Not every dog has the nerve strength to be a successful IPO dog and it takes a special dog to make it to an IPOIII or the podium. Well...that does go for any dog sport. Not all dogs will be UDX/OTCH dogs or MACH/ADCH/NATCH dogs either because of what is lacking in temperament/impulse control/confidence/nerve strength.

Those those of you who aren't familiar with "Nerve Strength" this is a great post on a rottweiler forum from a very seasoned and well respected trainer in IPO:

http://www.rottweiler.net/forums/behavior/33535-basic-nerve-strength-thresholds.html


----------



## Willowy (Dec 10, 2007)

packetsmom said:


> Unfortunately, with the biting involved, precision can be a very good thing for the dog and everyone around it. Plus, it's a German sport...you know how those Germans are.
> 
> Happily, I have yet to see a worried-looking ScH dog. I'm betting part of that, though, is that they have to have a pretty hard temperment to go very far in the training, not because of corrections or compulsion training so much as simply the nature of the sport. The dog has to be eager to charge after a big scary looking guy holding a whip or baton.


In the example given, nobody was at risk, nobody was going to get bitten. It does not matter one bit which order the dog looks where. It was purely an arbitrary precision element, the only reason it mattered at all was so the handler could win the game. If he were doing it because the dog enjoyed it, that kind of lack of precision would not be grounds for a collar zap. 

I'm not sure if the dogs' hardness or lack of worried-ness necessarily excuses the use of (whatever word we're using). It's already been established that that game can be played without use of (your preferred word), if one is willing to take the time and make the effort. So why is it OK to not be willing to take the time and make the effort if it is only a game they want to play because the dog enjoys it?


----------



## packetsmom (Mar 21, 2013)

Willowy said:


> In the example given, nobody was at risk, nobody was going to get bitten. It does not matter one bit which order the dog looks where. It was purely an arbitrary precision element, the only reason it mattered at all was so the handler could win the game. If he were doing it because the dog enjoyed it, that kind of lack of precision would not be grounds for a collar zap.
> 
> I'm not sure if the dogs' hardness or lack of worried-ness necessarily excuses the use of (whatever word we're using). It's already been established that that game can be played without use of (your preferred word), if one is willing to take the time and make the effort. So why is it OK to not be willing to take the time and make the effort if it is only a game they want to play because the dog enjoys it?

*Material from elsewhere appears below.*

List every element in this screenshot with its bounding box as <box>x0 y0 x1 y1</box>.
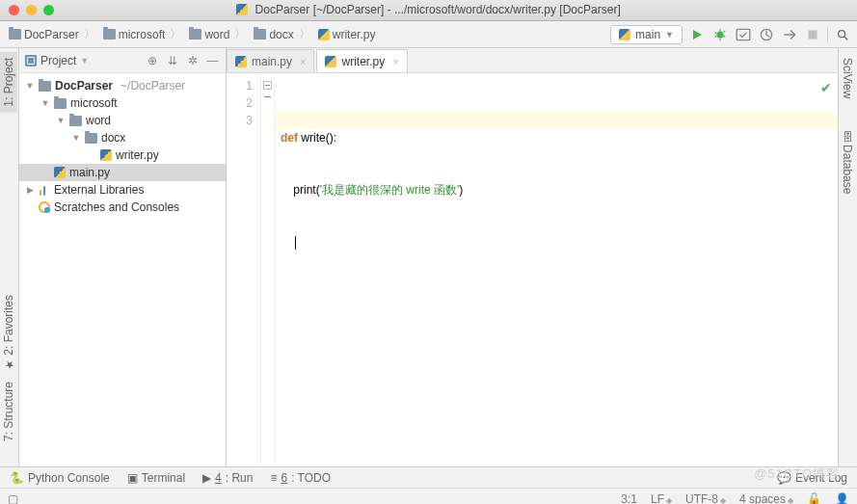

I have yet to hear of any other way of preventing the dog from reaching the handler in that situation and self-rewarding on the sleeve. If you can think of one that the handler could have used in that moment, with the split second they had to react, I'm happy to use it if I ever get into that situation.

As far as not taking the time? That dog had been trained for years. This was not a result of a lazy handler trying to cut corners.

Can the dog not enjoy it and the handler also not be working toward a specific goal, with precision? Why are the two mutually exclusive? Why do you believe that the dog can't possibly enjoy a sport that also involves physical correction?


----------



## elrohwen (Nov 10, 2011)

Great posts from Laurelin. That is basically how I see it. Sports like agility, and you could argue hunting, are done in very high drive with dogs who are very very wired and ready to go. I think it's absolutely possible to harness that and balance it, but it's not easy at all. Doesn't mean it shouldn't be the goal.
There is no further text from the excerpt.